Kaleidoskop 2023 : Ferdy Sambo Lolos dari Hukuman Mati, Tanggapan Pengamat Hukum hingga Politisi
Melalui akun Tiktok miliknya, Syarifah Ima mengungkapkan keinginannya melalui keterangan unggahannya
Penulis: Eko Sutriyanto
TRIBUNNEWS.COM, JAKARTA - Dalam sidang yang digelar di Pengadilan Negeri (PN) Jakarta Selatan, Senin (13/2/2023).
Majelis hakim menjatuhkan vonis hukuman mati mantan Kepala Divisi Profesi dan Pengamanan (Kadiv Propam) Polri Ferdy Sambo.
Majelis hakim menyatakan Ferdy Sambo terbukti bersalah dalam kematian Yosua Hutabarat.

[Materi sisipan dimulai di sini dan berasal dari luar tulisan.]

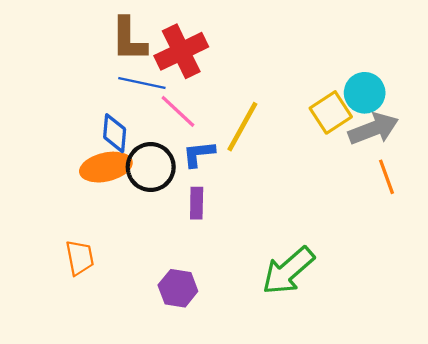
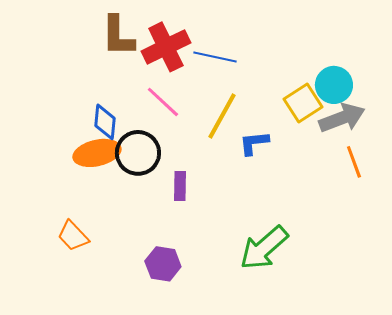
blue line: (142, 83) -> (215, 57), moved
blue L-shape: (199, 154) -> (254, 143), moved
orange trapezoid: (80, 258) -> (73, 236), turned 148

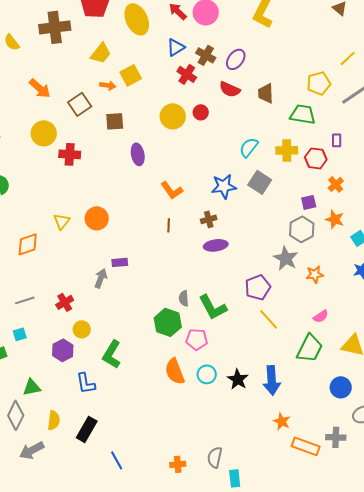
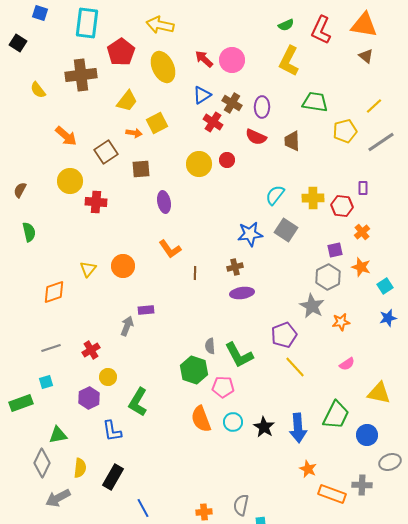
purple ellipse: (236, 59) -> (262, 107), turned -35
green trapezoid: (303, 114) -> (315, 102), moved
orange L-shape: (172, 190) -> (170, 249), moved
green trapezoid: (310, 348) -> (336, 415), moved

"Mengadili menyatakan Ferdy Sambo dan sah meyakinkan besalah dan tindak pinda serta melakukan pembunuhan berencana yang mengakibatkan dan dilakukan bersama-sama dijatuhkan hukuman pidana mati. Beban negara dibebankan kepada terdakwa,"ujar Hakim ketua Wahyu Iman Santoso di PN Jakarta Selatan, Rabu (13/2/2023).
Namun Mahkamah Agung menganulir hukuman mati Ferdy Sambo yakni menjadi penjara seumur hidup juga 3 terdakwa lainnya.
Istri Ferdy Sambo, Putri Candrawathi, dari 20 tahun menjadi 10 tahun, Kuat Ma'ruf, dari 15 tahun menjadi 10 tahun dan Ricky Rizal dari penjara 13 tahun menjadi 8 tahun.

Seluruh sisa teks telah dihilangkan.